Chez Oxfam-Magasins du monde, la vente d’artisanat et de vêtements de seconde main représente 62% de notre chiffre d’affaires en 2022. L’artisanat représente 45,85 % de nos ventes totales en 2022 (tous réseaux confondus).

Les enjeux du secteur du commerce équitable d’artisanat sont similaires à ceux de l’alimentaire. A savoir, la certification, les rapports de pouvoirs entre organisation, les marges, l’impact du CE etc. Les entreprises d’artisanat équitable sont plutôt labellisées en tant qu’organisations plutôt qu’un schéma de certification des produits eux-mêmes. Or, la certification garantit elle systématiquement l’accès au marché ? Qui sert-elle vraiment ? Qui en paie le prix ? Étant donné la complexité des chaines de production d’un objet d’artisanat (accès aux matières premières, travail manuel multiple, travail à la maison…) la labellisation d’un produit est difficile. Cependant, le travail artisanal est dépositaire d’un savoir-faire millénaire, et contribue à la vie économique (aussi frugale soit-elle) de nombreuses communautés dans le monde (pays industrialisés inclus). En tant qu’alternative au marché conventionnel, l’artisanat équitable à quelques cartes à jouer. L’artisanat équitable peut trouver sa place en ligne (Pinterest, campagnes publicitaires en ligne destinées à un public cible spécifique), et dans des secteurs niches du marché encore non explorés, comme les secteurs de la restauration (cafés, bar, restaurants), des listes de mariages (renforcer sa notoriété sur le secteur des cadeaux), ou explorer des nouveaux partenariats à travers le prisme du design[17]Estelle Vanwambeke, « ARTISANATS, POLITIQUES DE DÉVELOPPEMENT ET COMMERCE ÉQUITABLE : DÉFIS ET PERSPECTIVES PAR LE PRISME DU DESIGN » (Oxfam-Magasins du monde, 2017), … Continue reading, ou s’inspirer des stratégies des grandes enseignes pour inspirer les consommateurs/rices (showroom, catalogues, partenariat influence etc).

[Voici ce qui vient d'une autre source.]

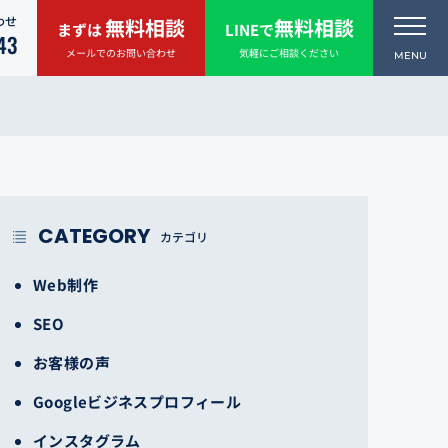
わせ
無料相談
無料相談
まずは
LINEで
43
メールでのお問い合わせ
気軽にご相談ください
CATEGORY
カテゴリ
Web制作
SEO
お客様の声
Googleビジネスプロフィール
インスタグラム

Pour une déco qui nous ressemble (vraiment ?)

A l’image de la consommation d’une banane ou d’une tablette de chocolat équitable, la consommation d’un objet d’artisanat équitable fait écho à un choix éclairé ou ignorant (dans le sens où la personne ignore que son produit est équitable) de la personne qui l’achète et à un marketing stratégique de la part de l’organisation qui le vend. Si la consommation d’un vêtement peut être comprise en partie grâce à la sociologie de la mode et de la consommation, et que la consommation de produits équitables l’est en partie par des études régulières sur la consommation (cf baromètre du commerce équitable), qu’en est-il des produits d’artisanat ? A-t-on le même rapport avec un objet de décoration ? Qu’est ce qui nous pousse à consommer équitable ? Et comment cela peut-il impacter le marketing ou le storytelling des organisations de commerce équitable ?

L’espace domestique et rejouer -ou pas- les dominations sociales

Lorsqu’il s’agit de décrypter le pourquoi du comment de l’espace domestique et de notre décoration d’intérieur, la sociologie et l’ethnologie sont décidément très utiles. En effet, le 20e siècle, l’industrialisation, l’évolution des modes de vie et de travail font que nous passons moins d’heures sur notre lieu de travail et plus dans notre domicile. Également l’accès au confort se démocratise : « au début seule la bourgeoisie bénéficie d’un nouveau confort de vie domestique, puis à partir des années 1960 ce sont toutes les classes sociales qui en bénéficient. Peu à peu, le décor de l’habitat devient important (apparition d’émissions de TV spécifiques, presse spécialisée, magasins de bricolages…) »[18]Pierre Gilbert, « Classes, genre et styles de vie dans l’espace domestique », Actes de la recherche en sciences sociales 215, no 5 (2016): 4‑15, https://doi.org/10.3917/arss.215.0004., explique le chercheur Pierre Gilbert dans Classes, genre et styles de vie dans l’espace domestique. Depuis la récente pandémie, il est évident que notre espace domestique a encore pris plus d’importance – permettant aussi de pointer les inégalités d’accès au logement et les problématiques de politiques publiques sur ce sujet.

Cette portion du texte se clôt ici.